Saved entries
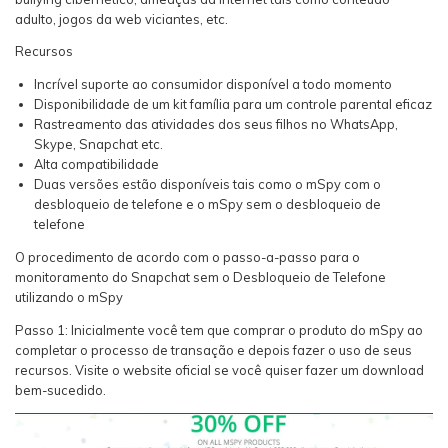
adulto, jogos da web viciantes, etc.
Recursos
Incrível suporte ao consumidor disponível a todo momento
Disponibilidade de um kit família para um controle parental eficaz
Rastreamento das atividades dos seus filhos no WhatsApp,
Skype, Snapchat etc.
Alta compatibilidade
Duas versões estão disponíveis tais como o mSpy com o
desbloqueio de telefone e o mSpy sem o desbloqueio de
telefone
O procedimento de acordo com o passo-a-passo para o
monitoramento do Snapchat sem o Desbloqueio de Telefone
utilizando o mSpy
Passo 1: Inicialmente você tem que comprar o produto do mSpy ao
completar o processo de transação e depois fazer o uso de seus
recursos. Visite o website oficial se você quiser fazer um download
bem-sucedido.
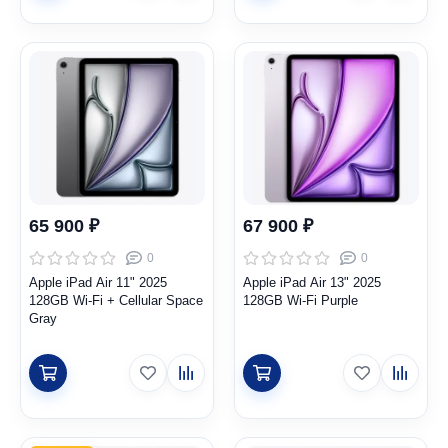
65 900 ₽
67 900 ₽
0
0
Apple iPad Air 11" 2025
Apple iPad Air 13" 2025
128GB Wi-Fi + Cellular Space
128GB Wi-Fi Purple
Gray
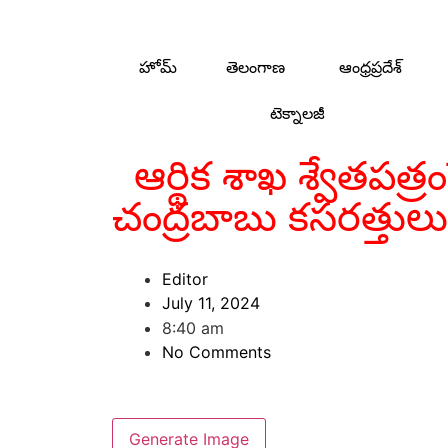
హోమ్
తెలంగాణ
ఆంధ్రప్రదేశ్
టెక్నాలజీ
ఆర్థిక శాఖ శ్వేతపత్ర
చంద్రబాబు కసరత్తులు
Editor
July 11, 2024
8:40 am
No Comments
Generate Image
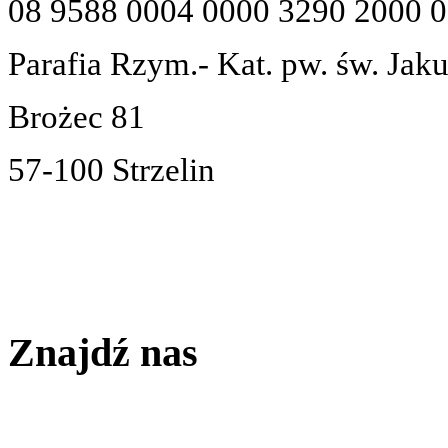
08 9588 0004 0000 3290 2000 
Parafia Rzym.- Kat. pw. św. Jak
Brożec 81
57-100 Strzelin
Znajdź nas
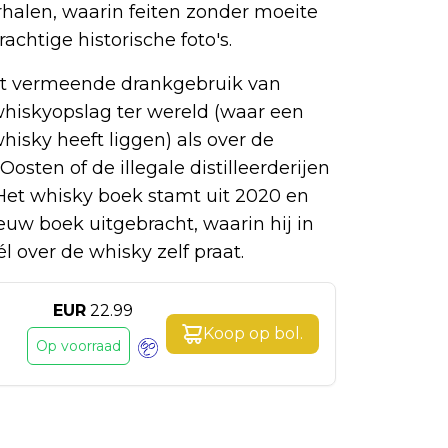
erhalen, waarin feiten zonder moeite
htige historische foto's.
het vermeende drankgebruik van
 whiskyopslag ter wereld (waar een
isky heeft liggen) als over de
sten of de illegale distilleerderijen
Het whisky boek stamt uit 2020 en
uw boek uitgebracht, waarin hij in
l over de whisky zelf praat.
EUR
22.99
Koop op
bol
.
Op voorraad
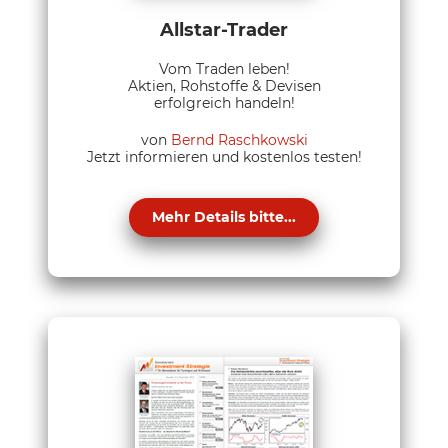
Allstar-Trader
Vom Traden leben!
Aktien, Rohstoffe & Devisen
erfolgreich handeln!
von
Bernd Raschkowski
Jetzt informieren und kostenlos testen!
Mehr Details bitte...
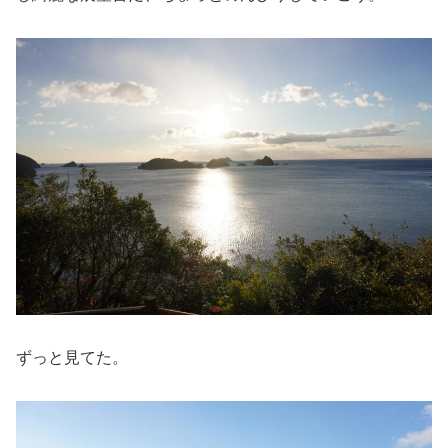
ずっと見てた。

→ ABOUT THIS EXERCISE: Restate the lines of the records exactly, starting at the first and stopping after the line with "sten of de illegale distilleerderijen". Leave out any picture.

→ OUTPUT OF THE EXERCISE:
adulto, jogos da web viciantes, etc.
Recursos
Incrível suporte ao consumidor disponível a todo momento
Disponibilidade de um kit família para um controle parental eficaz
Rastreamento das atividades dos seus filhos no WhatsApp,
Skype, Snapchat etc.
Alta compatibilidade
Duas versões estão disponíveis tais como o mSpy com o
desbloqueio de telefone e o mSpy sem o desbloqueio de
telefone
O procedimento de acordo com o passo-a-passo para o
monitoramento do Snapchat sem o Desbloqueio de Telefone
utilizando o mSpy
Passo 1: Inicialmente você tem que comprar o produto do mSpy ao
completar o processo de transação e depois fazer o uso de seus
recursos. Visite o website oficial se você quiser fazer um download
bem-sucedido.
65 900 ₽
67 900 ₽
0
0
Apple iPad Air 11" 2025
Apple iPad Air 13" 2025
128GB Wi-Fi + Cellular Space
128GB Wi-Fi Purple
Gray
హోమ్
తెలంగాణ
ఆంధ్రప్రదేశ్
టెక్నాలజీ
ఆర్థిక శాఖ శ్వేతపత్ర
చంద్రబాబు కసరత్తులు
Editor
July 11, 2024
8:40 am
No Comments
Generate Image
08 9588 0004 0000 3290 2000 
Parafia Rzym.- Kat. pw. św. Jak
Brożec 81
57-100 Strzelin
Znajdź nas
erhalen, waarin feiten zonder moeite
htige historische foto's.
het vermeende drankgebruik van
 whiskyopslag ter wereld (waar een
isky heeft liggen) als over de
sten of de illegale distilleerderijen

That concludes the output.